[DATA IN THIS EXERCISE — start]
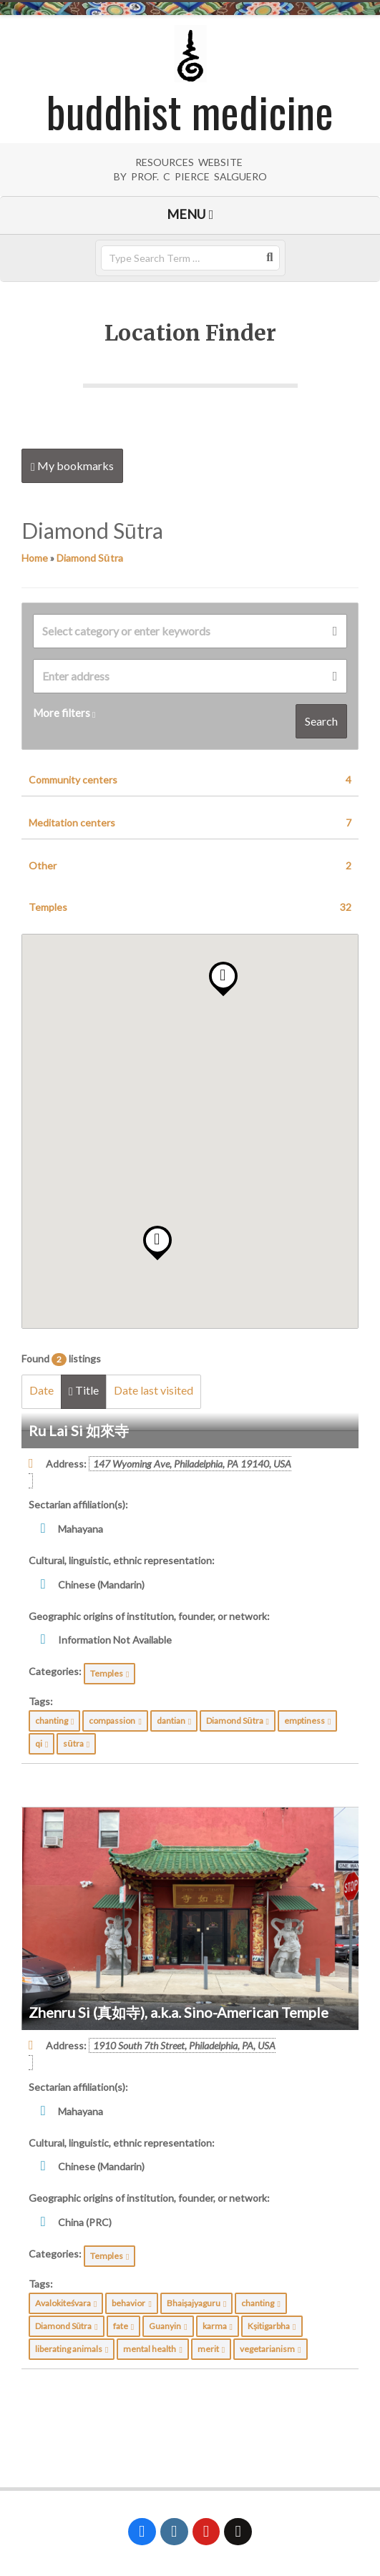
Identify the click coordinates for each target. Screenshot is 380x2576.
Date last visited (153, 1390)
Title (84, 1390)
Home (34, 558)
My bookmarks (72, 466)
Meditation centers (190, 822)
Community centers (190, 780)
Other (190, 865)
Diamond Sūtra (90, 558)
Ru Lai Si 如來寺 (79, 1430)
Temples (190, 907)
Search (321, 721)
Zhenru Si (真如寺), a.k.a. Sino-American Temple (178, 2012)
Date (41, 1390)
[DATA IN THIS EXERCISE — finish]
• ASSIGNMENT:
Each entry is to be written out again word for word, and any pictures are to be omitted.

• RESPONSE AREA:
Identify the click coordinates for each target. Screenshot is 380x2576.
Date last visited (153, 1390)
Title (84, 1390)
Home (34, 558)
My bookmarks (72, 466)
Meditation centers (190, 822)
Community centers (190, 780)
Other (190, 865)
Diamond Sūtra (90, 558)
Ru Lai Si 如來寺 (79, 1430)
Temples (190, 907)
Search (321, 721)
Zhenru Si (真如寺), a.k.a. Sino-American Temple (178, 2012)
Date (41, 1390)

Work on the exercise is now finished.